What needs to be done
Word for word, copy out the data below, omitting pictures.

Source data
▶

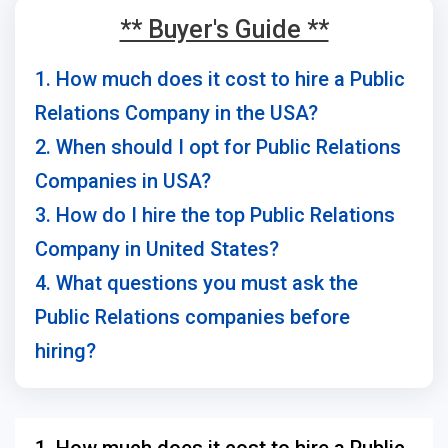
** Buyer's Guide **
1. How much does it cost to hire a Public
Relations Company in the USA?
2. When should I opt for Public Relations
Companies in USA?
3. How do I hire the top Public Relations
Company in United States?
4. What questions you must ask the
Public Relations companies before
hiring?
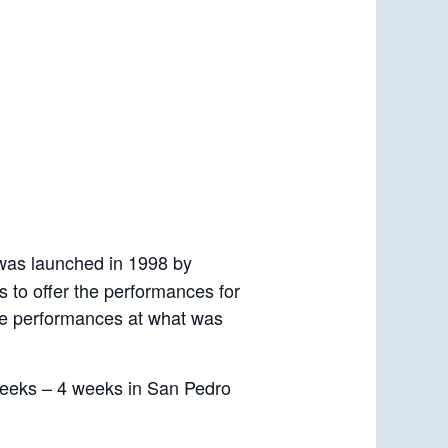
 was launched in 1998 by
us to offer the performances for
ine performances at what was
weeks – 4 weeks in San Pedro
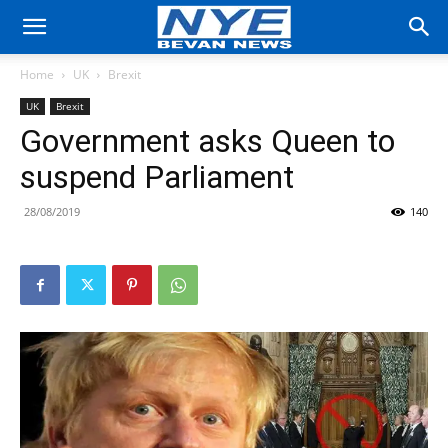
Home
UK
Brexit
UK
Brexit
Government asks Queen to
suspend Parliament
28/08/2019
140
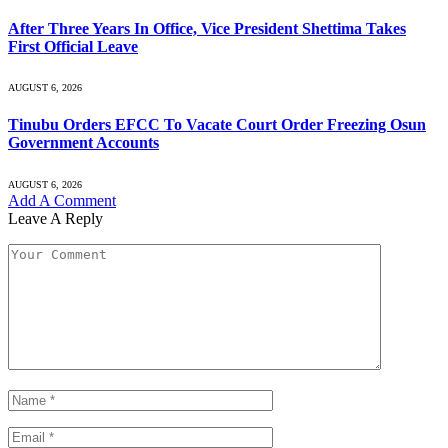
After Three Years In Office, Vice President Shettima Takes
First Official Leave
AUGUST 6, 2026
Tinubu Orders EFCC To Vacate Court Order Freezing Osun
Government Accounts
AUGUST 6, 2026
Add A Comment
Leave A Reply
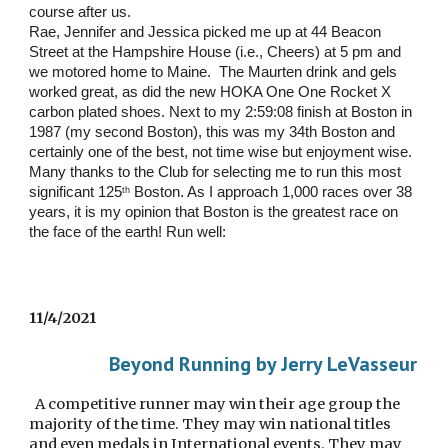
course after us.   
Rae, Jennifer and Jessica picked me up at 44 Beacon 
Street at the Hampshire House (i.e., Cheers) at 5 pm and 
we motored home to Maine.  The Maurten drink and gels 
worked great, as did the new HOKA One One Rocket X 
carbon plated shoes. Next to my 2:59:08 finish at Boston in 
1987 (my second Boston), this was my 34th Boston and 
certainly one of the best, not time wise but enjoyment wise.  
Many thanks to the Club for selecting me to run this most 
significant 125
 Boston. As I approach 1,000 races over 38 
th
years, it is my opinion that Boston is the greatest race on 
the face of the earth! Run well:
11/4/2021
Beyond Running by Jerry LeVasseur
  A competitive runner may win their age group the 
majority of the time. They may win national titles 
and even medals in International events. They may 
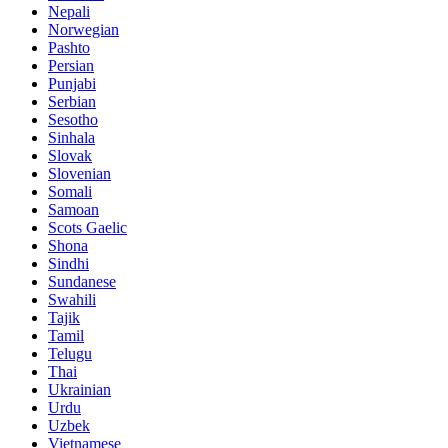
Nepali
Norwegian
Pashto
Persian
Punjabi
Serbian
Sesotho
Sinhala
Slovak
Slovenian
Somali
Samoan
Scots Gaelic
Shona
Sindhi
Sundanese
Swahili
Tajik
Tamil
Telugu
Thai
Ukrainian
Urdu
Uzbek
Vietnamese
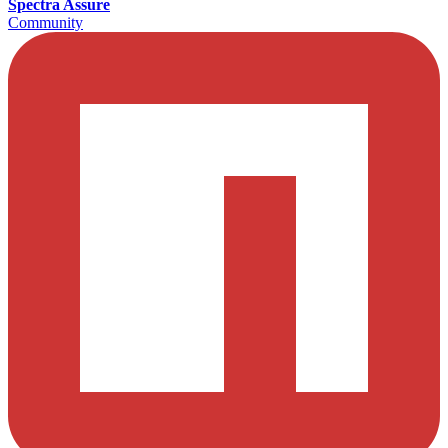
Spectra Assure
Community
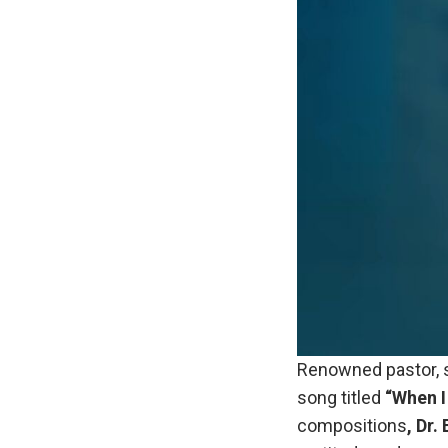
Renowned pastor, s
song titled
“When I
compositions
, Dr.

◀

Answer
** Buyer's Guide **
1. How much does it cost to hire a Public
Relations Company in the USA?
2. When should I opt for Public Relations
Companies in USA?
3. How do I hire the top Public Relations
Company in United States?
4. What questions you must ask the
Public Relations companies before
hiring?
 was launched in 1998 by
us to offer the performances for
ine performances at what was
weeks – 4 weeks in San Pedro
Home
UK
Brexit
UK
Brexit
Government asks Queen to
suspend Parliament
28/08/2019
140
After Three Years In Office, Vice President Shettima Takes
First Official Leave
AUGUST 6, 2026
Tinubu Orders EFCC To Vacate Court Order Freezing Osun
Government Accounts
AUGUST 6, 2026
Add A Comment
Leave A Reply
course after us.   
Rae, Jennifer and Jessica picked me up at 44 Beacon 
Street at the Hampshire House (i.e., Cheers) at 5 pm and 
we motored home to Maine.  The Maurten drink and gels 
worked great, as did the new HOKA One One Rocket X 
carbon plated shoes. Next to my 2:59:08 finish at Boston in 
1987 (my second Boston), this was my 34th Boston and 
certainly one of the best, not time wise but enjoyment wise.  
Many thanks to the Club for selecting me to run this most 
significant 125
 Boston. As I approach 1,000 races over 38 
th
years, it is my opinion that Boston is the greatest race on 
the face of the earth! Run well:
11/4/2021
Beyond Running by Jerry LeVasseur
  A competitive runner may win their age group the 
majority of the time. They may win national titles 
and even medals in International events. They may 
Nepali
Norwegian
Pashto
Persian
Punjabi
Serbian
Sesotho
Sinhala
Slovak
Slovenian
Somali
Samoan
Scots Gaelic
Shona
Sindhi
Sundanese
Swahili
Tajik
Tamil
Telugu
Thai
Ukrainian
Urdu
Uzbek
Vietnamese
Spectra Assure
Community
Renowned pastor, s
song titled
“When I
compositions
, Dr.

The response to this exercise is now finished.